(Dataset entries)
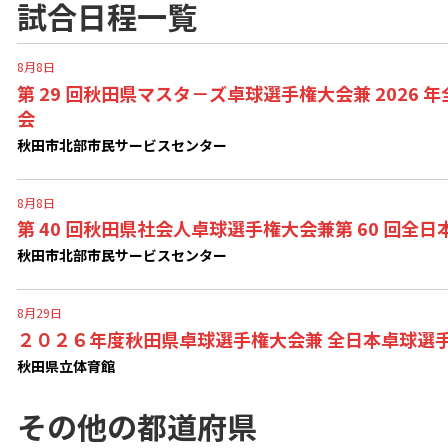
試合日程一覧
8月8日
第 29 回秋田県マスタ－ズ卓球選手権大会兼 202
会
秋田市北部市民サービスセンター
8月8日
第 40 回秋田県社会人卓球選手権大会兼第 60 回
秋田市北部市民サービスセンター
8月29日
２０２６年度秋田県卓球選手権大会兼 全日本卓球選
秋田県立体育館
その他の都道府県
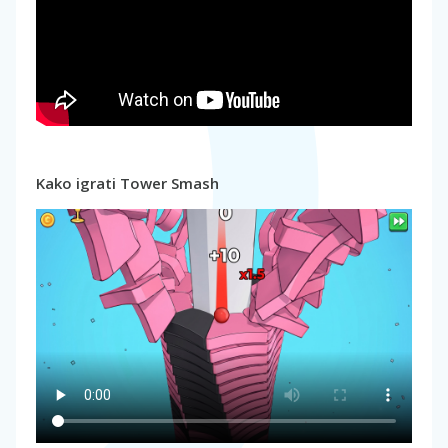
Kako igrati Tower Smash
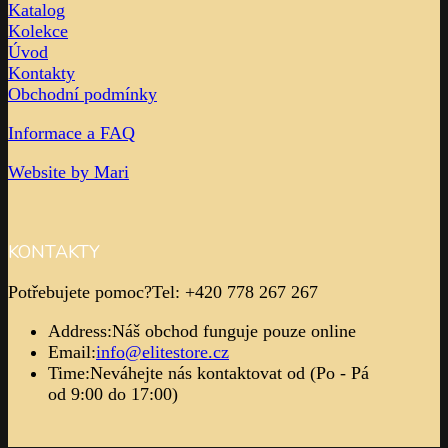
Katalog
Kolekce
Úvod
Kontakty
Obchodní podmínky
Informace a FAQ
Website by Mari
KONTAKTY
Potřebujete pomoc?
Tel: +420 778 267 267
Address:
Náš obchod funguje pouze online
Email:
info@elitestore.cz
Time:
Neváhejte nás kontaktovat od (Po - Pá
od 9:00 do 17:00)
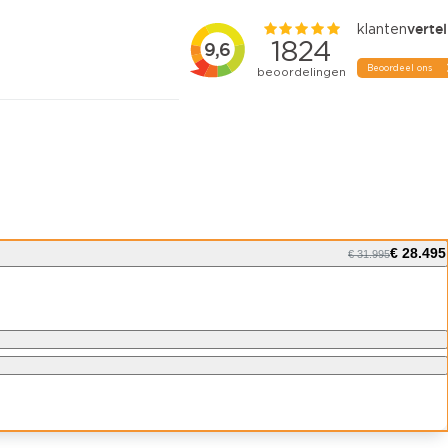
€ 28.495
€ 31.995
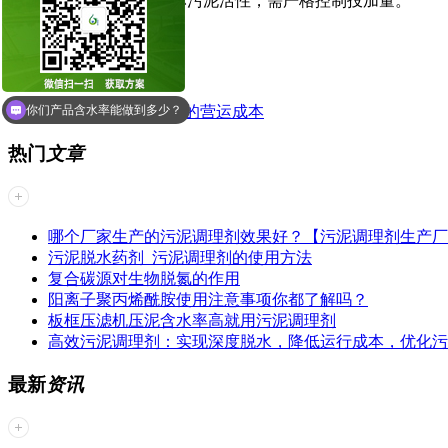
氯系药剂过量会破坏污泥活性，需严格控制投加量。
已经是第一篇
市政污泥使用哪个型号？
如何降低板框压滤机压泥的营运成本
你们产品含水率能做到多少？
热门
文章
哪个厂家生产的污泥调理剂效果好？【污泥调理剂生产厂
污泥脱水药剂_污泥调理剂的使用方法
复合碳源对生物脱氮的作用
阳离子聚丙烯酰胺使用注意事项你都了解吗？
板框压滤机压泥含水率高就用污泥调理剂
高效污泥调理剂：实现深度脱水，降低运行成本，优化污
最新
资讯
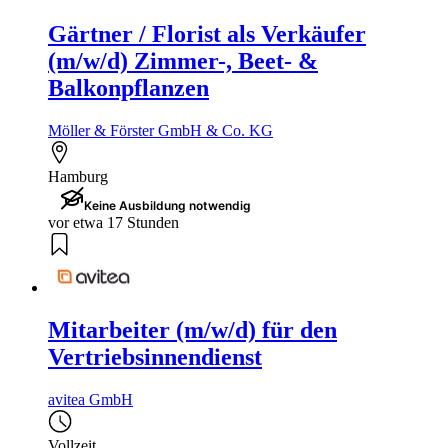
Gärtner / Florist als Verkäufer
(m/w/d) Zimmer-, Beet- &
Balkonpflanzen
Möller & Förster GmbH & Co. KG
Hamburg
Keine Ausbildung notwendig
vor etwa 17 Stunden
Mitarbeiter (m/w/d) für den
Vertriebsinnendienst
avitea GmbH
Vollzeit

WORK INSTRUCTIONS :: Every entry above has to be repeated exactly, apart from its pictures.

EXERCISE RESULT ::
試合日程一覧
8月8日
第 29 回秋田県マスタ－ズ卓球選手権大会兼 202
会
秋田市北部市民サービスセンター
8月8日
第 40 回秋田県社会人卓球選手権大会兼第 60 回
秋田市北部市民サービスセンター
8月29日
２０２６年度秋田県卓球選手権大会兼 全日本卓球選
秋田県立体育館
その他の都道府県
Kako igrati Tower Smash
Katalog
Kolekce
Úvod
Kontakty
Obchodní podmínky
Informace a FAQ
Website by Mari
KONTAKTY
Potřebujete pomoc?
Tel: +420 778 267 267
Address:
Náš obchod funguje pouze online
Email:
info@elitestore.cz
Time:
Neváhejte nás kontaktovat od (Po - Pá
od 9:00 do 17:00)
€ 28.495
€ 31.995
氯系药剂过量会破坏污泥活性，需严格控制投加量。
已经是第一篇
市政污泥使用哪个型号？
如何降低板框压滤机压泥的营运成本
你们产品含水率能做到多少？
热门
文章
哪个厂家生产的污泥调理剂效果好？【污泥调理剂生产厂
污泥脱水药剂_污泥调理剂的使用方法
复合碳源对生物脱氮的作用
阳离子聚丙烯酰胺使用注意事项你都了解吗？
板框压滤机压泥含水率高就用污泥调理剂
高效污泥调理剂：实现深度脱水，降低运行成本，优化污
最新
资讯
Gärtner / Florist als Verkäufer
(m/w/d) Zimmer-, Beet- &
Balkonpflanzen
Möller & Förster GmbH & Co. KG
Hamburg
Keine Ausbildung notwendig
vor etwa 17 Stunden
Mitarbeiter (m/w/d) für den
Vertriebsinnendienst
avitea GmbH
Vollzeit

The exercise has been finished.